Елена Дьячкова

      Костюм дяди Джозефа

Дядя Джозеф умер внезапно. Вернее, о том, что дела плохи, было известно давно, но насколько, никто не интересовался. В нашей традиционной еврейской семье дядя Джозеф считался отщепенцем. Он не ходил в синагогу, не чурался работать по субботам, любил выпить. Каждого из этих грехов было достаточно, чтобы мы с мамой смотрели на него искоса.

Утренний звонок из больницы показал, что даже если мы и не считали его за близкого родственника, он относился к нам именно так.

– Надо заняться похоронами, – сказала мне мать, придя в себя.

Стоял конец квартала. Для бухгалтера – самое занятое время, и поэтому до больницы я добрался лишь после обеда.

 –  Одежду принесли? – спросил меня суровый медбрат.

 –  Нет, только документы.

Приемная морга, в которой мы стояли, была стерильно пуста. Один гудящий люминисцентный светильник над головой и ведущая вовнутрь металлическая дверь. Обстановка совсем не в стиле моего дяди.

– Можно, я сначала посмотрю на тело? – заподозрил я ошибку.

Медбрат провел меня в помещение с холодильными камерами и открыл одну из них. Откинул накрывающую лицо простыню.

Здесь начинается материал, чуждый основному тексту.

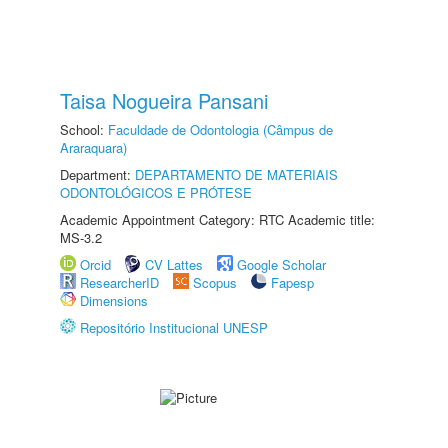
Taisa Nogueira Pansani
School:
Faculdade de Odontologia (Câmpus de
Araraquara)
Department:
DEPARTAMENTO DE MATERIAIS
ODONTOLÓGICOS E PRÓTESE
Academic Appointment Category: RTC Academic title:
MS-3.2
Orcid
CV Lattes
Google Scholar
ResearcherID
Scopus
Fapesp
Dimensions
Repositório Institucional UNESP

Передо мной лежал дядя Джозеф. За время болезни он сильно похудел и стал еще больше похож на своего покойного брата – моего отца. Я узнал эти высокие выпуклые скулы, гордый горбатый нос. На осунувшемся лице он выступал устремившимся в небо обелиском. Памятник каким победам? Мой взгляд остановился на его шикарных, густых, как обувная щетка, усах. По центру они были окрашены желтым: страстный курильщик, дядя не бросил курить даже после того, как ему диагностировали рак.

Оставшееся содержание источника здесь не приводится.